Date of Award

2002

Document Type

Dissertation

Degree Name

Doctor of Philosophy (PhD)

Department

Cell and Molecular Pharmacology and Experimental Therapeutics

College

College of Graduate Studies

First Advisor

David McMillan

Second Advisor

Thomas Walle

Third Advisor

Brad Schulte

Fourth Advisor

Robert Means

Fifth Advisor

David Jollow

Abstract

Primaquine is an important antimalarial drug that is often dose-limited in therapy by the onset of hemolytic anemia. It is well accepted that this toxicity is due to the action of its metabolites and not the parent compound. However, the toxic species have not been identified and little is known about the mechanism underlying primaquine-induced red cell injury. Previous studies to identify the hemotoxic metabolites have focused on the redox active phenolic derivatives of primaquine and have shown that a number of these compounds are capable of decreasing red cell GSH levels and oxidizing oxyhemoglobin to methemoglobin. However, these derivatives have not been detected in humans following primaquine administration. Since N-hydroxy metabolites are known to mediate the hemotoxicity of several other arylamines, this dissertation addresses the possibility that an N hydroxy metabolite of primaquine may play a role in the hemotoxicity of the parent compound. Metabolic studies in rat and human microsomes determined that the known human primaquine metabolite, 6-methoxy-8-aminoquinoline (6-MAQ) is N-hydroxylated to 6-methoxy-8-hydroxylaminoquinoline (MAQ-NOH). MAQ-NOH was shown to be hemolytic in vivo in rats, and directly hemotoxic in rat erythrocytes. These observations suggest that primaquine can be metabolized to MAQ-NOH and that this metabolite has the requisite properties to play a role in the hemotoxicity of the parent compound. In regard to the mechanism underlying MAQ-NOH hemolytic activity, it was demonstrated that under hemolytic conditions, MAQ-NOH induced an oxidative stress within red cells, but the pattern of responses was quite different than other N-hydroxylamines previously shown to have direct hemolytic activity.

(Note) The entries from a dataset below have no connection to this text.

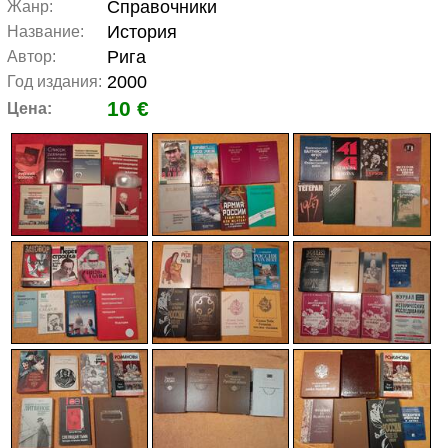
Справочники
Жанр:
История
Название:
Рига
Автор:
2000
Год издания:
10 €
Цена:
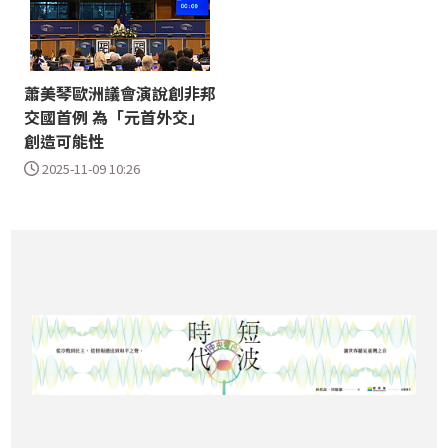
蕭美琴歐洲議會演說創非邦
交國首例 為「元首外交」
創造可能性
2025-11-09 10:26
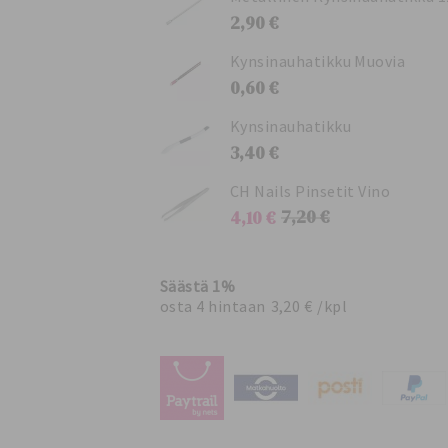
2,90 €
Kynsinauhatikku Muovia
0,60 €
Kynsinauhatikku
3,40 €
CH Nails Pinsetit Vino
7,20 €
4,10 €
N
T
o
a
r
r
m
j
Säästä
1
%
a
o
osta 4 hintaan
3,20 €
/kpl
a
u
l
s
i
h
h
i
i
n
n
t
t
a
a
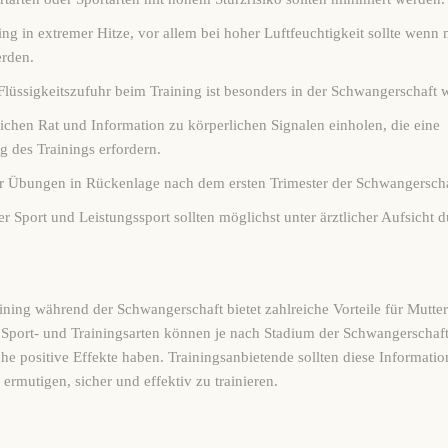
ng in extremer Hitze, vor allem bei hoher Luftfeuchtigkeit sollte wenn
rden.
üssigkeitszufuhr beim Training ist besonders in der Schwangerschaft w
lichen Rat und Information zu körperlichen Signalen einholen, die eine
 des Trainings erfordern.
or Übungen in Rückenlage nach dem ersten Trimester der Schwangerscha
r Sport und Leistungssport sollten möglichst unter ärztlicher Aufsicht 
ining während der Schwangerschaft bietet zahlreiche Vorteile für Mutte
Sport- und Trainingsarten können je nach Stadium der Schwangerschaf
che positive Effekte haben. Trainingsanbietende sollten diese Informati
ermutigen, sicher und effektiv zu trainieren.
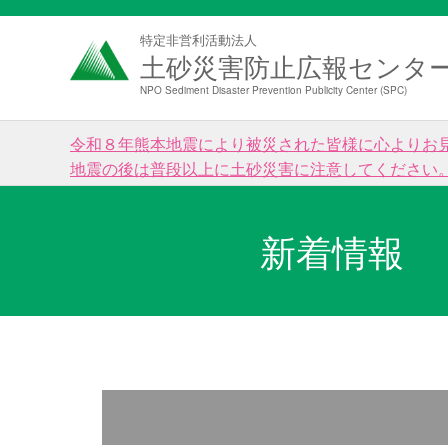
特定非営利活動法人
土砂災害防止広報センタ
NPO Sediment Disaster Prevention Publicity Center (SPC)
令和８年熊本地震により被災された皆様に心よりお
地震の後は普段以上に土砂災害に注意してください
新着情報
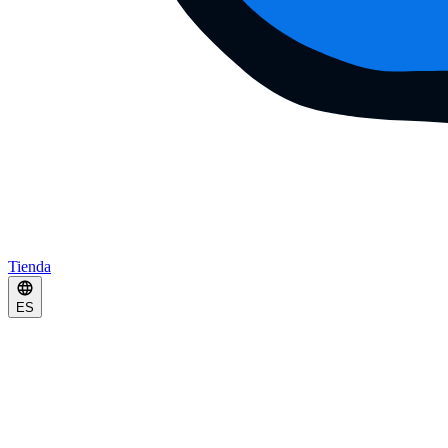
Tienda
ES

In this dissertation, data is presented to suggest that MAQ-NOH may induce hemolytic injury in the red cell by more than one mechanism; one that involves lipid peroxidation in the presence of normal amounts of erythrocytic GSH, and one that involves protein oxidation in red cells with low levels of GSH, as seen in individuals with glucose-6-phosphate dehydrogenase deficiency. The relative contribution of MAQ-NOH versus the phenolic type derivatives in mediating this toxicity remains to be assessed.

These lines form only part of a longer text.